Staline en son temps n’aurait guère eu de paroles plus radicales…
Ydelo
Visiblement, c’est un réflexe chez vous, on ne peut pas se placer sous un point de vue différent de celui de l’invasion par la Russie, sans que vous ne rameniez tout à cela. Comme s’il n’y avait qu’un méchant et un gentil, ou que la réalité n’avait qu’un seul aspect, qu’une seule dimension, ou qu’exposer une de ses facettes revenait à nier les autres.
Ydelo
Que ce soit pour la Russie ou les USA les événements se déroulent suivant un scenario “médian” si je puis dire, dans le sens où ce n’est ni un succès total ni un échec total : les russes progressent lentement mais continuent à progresser, et les américains ont entrainé l’occident derrière eux mais pas le reste du monde, ce qui vérifie l’adage comme quoi les pays n’ont pas d’alliés mais seulement des intérêts.
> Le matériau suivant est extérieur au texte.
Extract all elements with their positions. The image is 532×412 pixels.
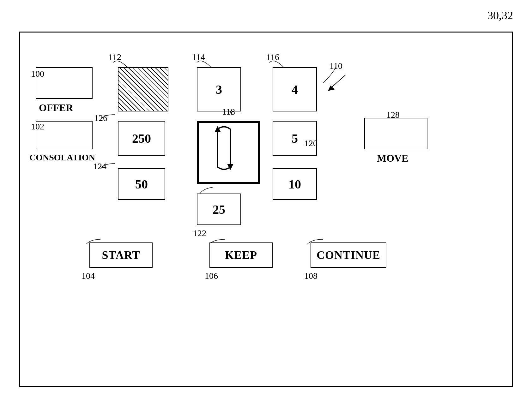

Pendant ce temps ce sont les Ukrainiens qui trinquent, et on ne peut que souhaiter des accords de paix, mais j’ai bien peur que ça ne soit pas pour tout de suite car elle ne semble désirée ni par les uns ni par les autres. Macron annonce une crise alimentaire et énergétique dans les 12 à 18 mois, le plus terrible c’est que c’est parfaitement évitable à l’heure actuelle, mais ça risque fort d’arriver car c’est ce que souhaitent les puissants de ce monde.
Pourquoi, me demanderez-vous ? Tout simplement parce qu’ils sont convaincus que la croissance n’est plus possible et que la seule façon de gérer la transition vers la décroissance est de l’effectuer à marche forcée par la peur des différentes crises et avec les contraintes que permettront ces peurs.